When you reach the line that contains "2021-01-30 03:10", give it back exactly along with each line after it to the end of the entries; skip any pictures.

[Extracted records]
:::
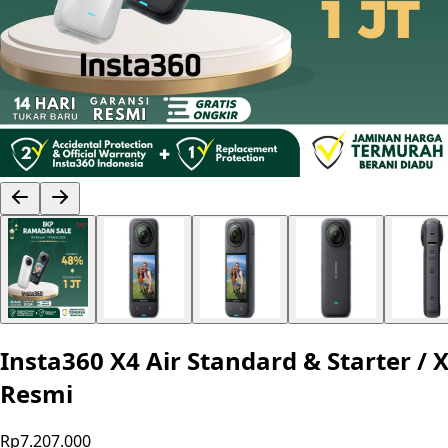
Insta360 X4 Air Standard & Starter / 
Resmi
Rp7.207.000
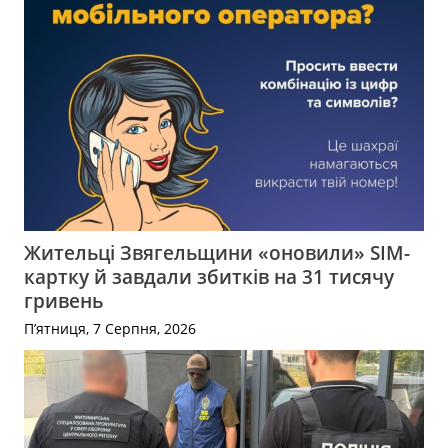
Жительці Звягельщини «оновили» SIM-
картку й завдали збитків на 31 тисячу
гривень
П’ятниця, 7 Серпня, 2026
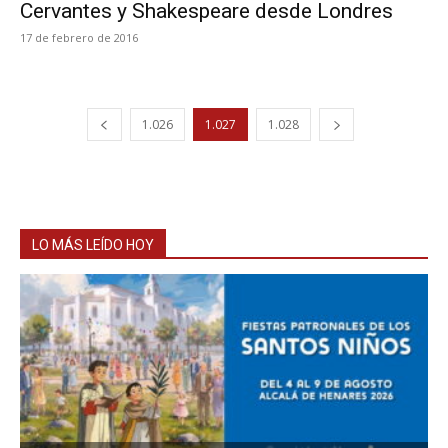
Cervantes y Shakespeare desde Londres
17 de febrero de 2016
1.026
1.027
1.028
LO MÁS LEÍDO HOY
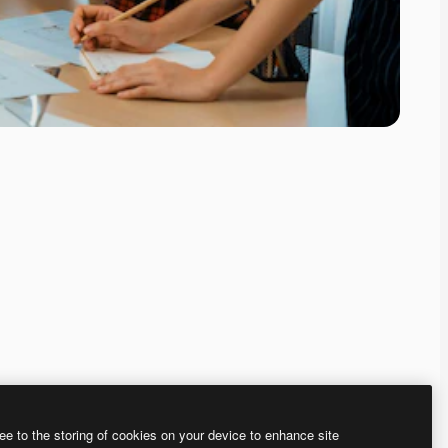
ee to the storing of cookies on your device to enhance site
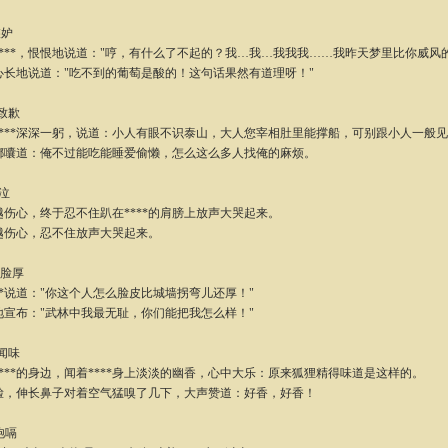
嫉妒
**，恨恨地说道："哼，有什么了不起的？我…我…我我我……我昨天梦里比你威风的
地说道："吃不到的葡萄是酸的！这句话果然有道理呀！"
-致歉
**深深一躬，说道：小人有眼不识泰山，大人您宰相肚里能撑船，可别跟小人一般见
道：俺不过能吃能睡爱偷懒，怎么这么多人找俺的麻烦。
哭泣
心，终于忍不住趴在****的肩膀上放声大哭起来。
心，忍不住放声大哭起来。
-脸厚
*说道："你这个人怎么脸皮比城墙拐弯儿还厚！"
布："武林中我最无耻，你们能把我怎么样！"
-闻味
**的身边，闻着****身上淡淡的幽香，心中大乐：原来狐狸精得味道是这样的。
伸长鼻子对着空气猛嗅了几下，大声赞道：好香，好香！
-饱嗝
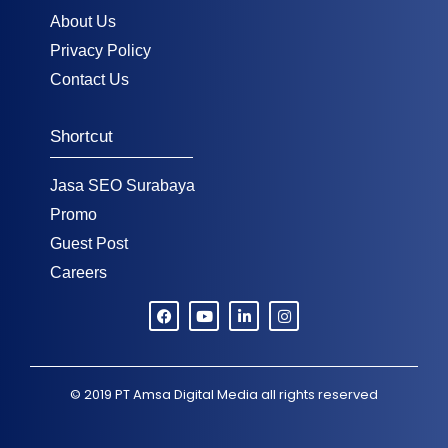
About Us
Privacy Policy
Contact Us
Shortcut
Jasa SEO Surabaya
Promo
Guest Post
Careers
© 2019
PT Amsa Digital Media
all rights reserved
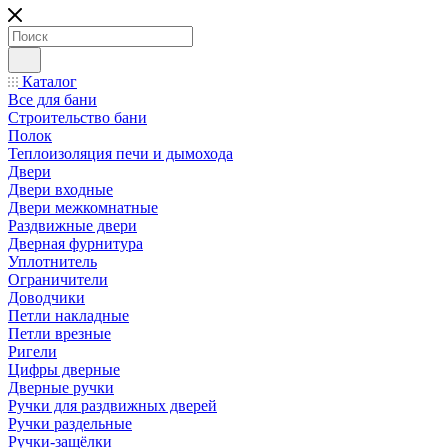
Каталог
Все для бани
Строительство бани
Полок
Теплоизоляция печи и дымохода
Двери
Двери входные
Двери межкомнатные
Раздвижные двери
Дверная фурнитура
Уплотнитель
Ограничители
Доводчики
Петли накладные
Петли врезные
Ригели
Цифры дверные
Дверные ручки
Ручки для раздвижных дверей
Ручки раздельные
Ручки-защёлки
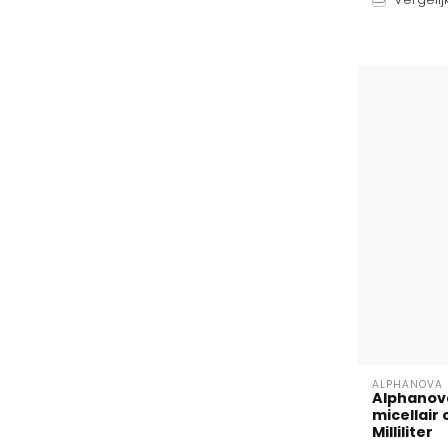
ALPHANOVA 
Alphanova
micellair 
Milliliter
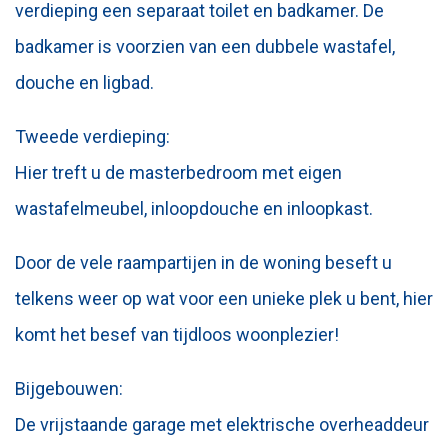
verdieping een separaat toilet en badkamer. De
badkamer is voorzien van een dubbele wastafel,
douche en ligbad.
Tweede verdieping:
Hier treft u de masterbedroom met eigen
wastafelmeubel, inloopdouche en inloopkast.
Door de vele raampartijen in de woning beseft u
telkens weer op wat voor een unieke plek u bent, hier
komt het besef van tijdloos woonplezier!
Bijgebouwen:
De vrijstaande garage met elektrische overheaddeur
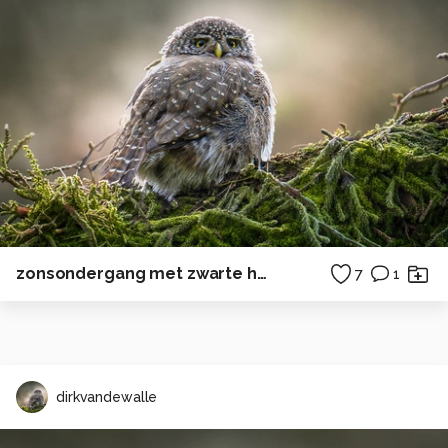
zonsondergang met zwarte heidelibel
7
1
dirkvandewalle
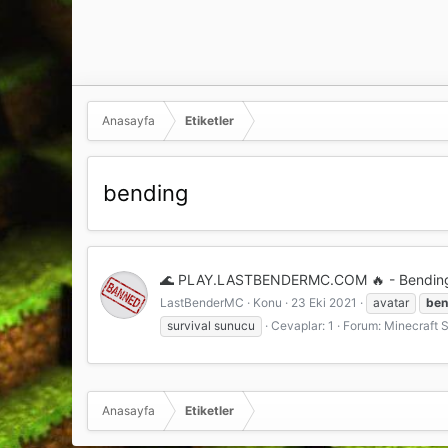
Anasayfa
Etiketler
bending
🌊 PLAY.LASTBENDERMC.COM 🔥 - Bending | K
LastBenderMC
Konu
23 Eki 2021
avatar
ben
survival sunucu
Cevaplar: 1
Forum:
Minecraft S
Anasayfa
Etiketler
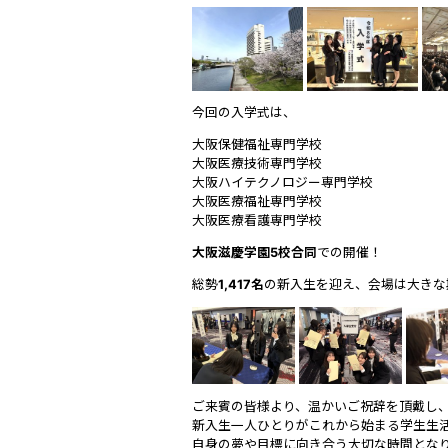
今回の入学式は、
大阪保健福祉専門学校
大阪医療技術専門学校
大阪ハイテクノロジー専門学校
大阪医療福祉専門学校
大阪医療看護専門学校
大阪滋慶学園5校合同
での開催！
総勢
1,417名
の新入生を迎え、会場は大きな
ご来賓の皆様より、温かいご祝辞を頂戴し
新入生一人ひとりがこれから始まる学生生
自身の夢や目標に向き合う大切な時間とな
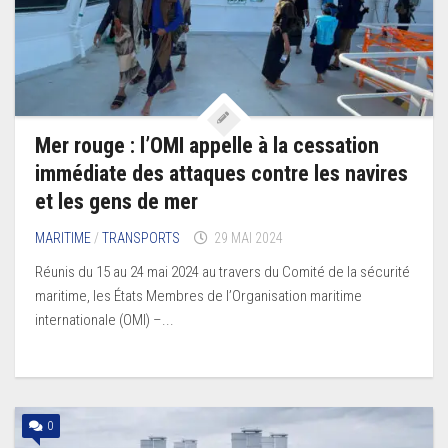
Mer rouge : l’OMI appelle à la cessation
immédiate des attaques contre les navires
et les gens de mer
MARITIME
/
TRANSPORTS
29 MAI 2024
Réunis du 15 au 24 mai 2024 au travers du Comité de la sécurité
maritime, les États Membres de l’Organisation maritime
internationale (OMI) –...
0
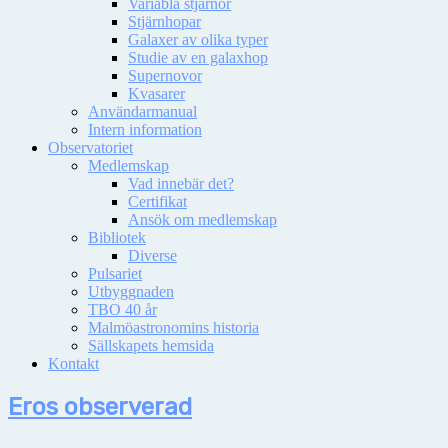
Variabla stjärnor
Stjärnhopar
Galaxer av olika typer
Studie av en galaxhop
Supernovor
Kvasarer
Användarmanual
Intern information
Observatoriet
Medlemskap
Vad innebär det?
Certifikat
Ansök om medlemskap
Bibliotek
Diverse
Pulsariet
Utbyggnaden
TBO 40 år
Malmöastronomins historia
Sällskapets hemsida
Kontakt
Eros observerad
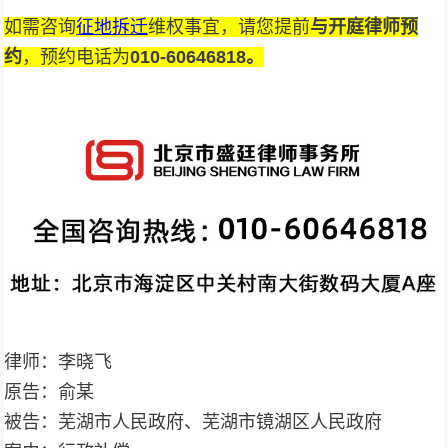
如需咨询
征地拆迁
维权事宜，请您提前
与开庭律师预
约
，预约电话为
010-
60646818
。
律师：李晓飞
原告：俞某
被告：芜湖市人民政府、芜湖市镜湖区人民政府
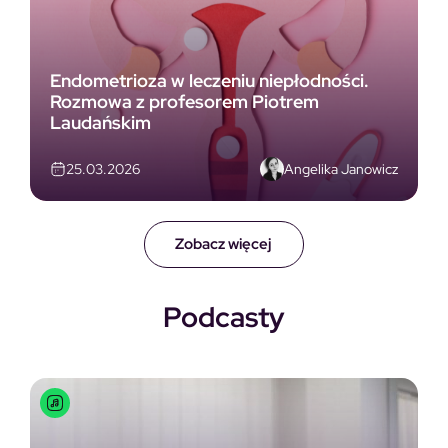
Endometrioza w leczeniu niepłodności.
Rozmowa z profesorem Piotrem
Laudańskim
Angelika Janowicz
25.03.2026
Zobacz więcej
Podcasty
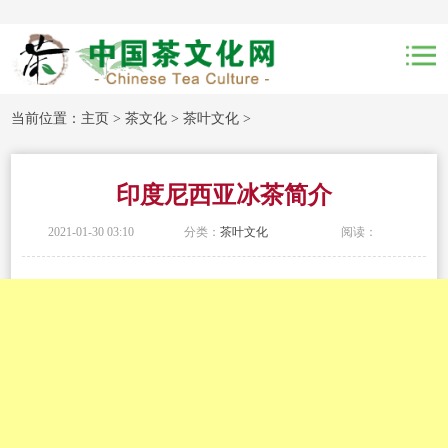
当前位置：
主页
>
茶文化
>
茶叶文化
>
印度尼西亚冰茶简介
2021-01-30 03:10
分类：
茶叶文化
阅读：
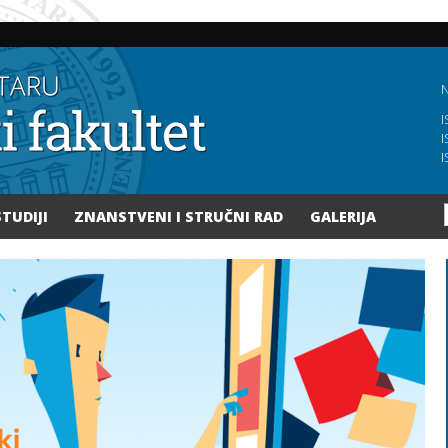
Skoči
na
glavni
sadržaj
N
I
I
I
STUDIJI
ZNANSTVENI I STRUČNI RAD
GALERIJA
:::
Your response:
2021-01-30 03:10
分类：
茶叶文化
阅读：
Skoči
na
glavni
sadržaj
N
I
I
I
STUDIJI
ZNANSTVENI I STRUČNI RAD
GALERIJA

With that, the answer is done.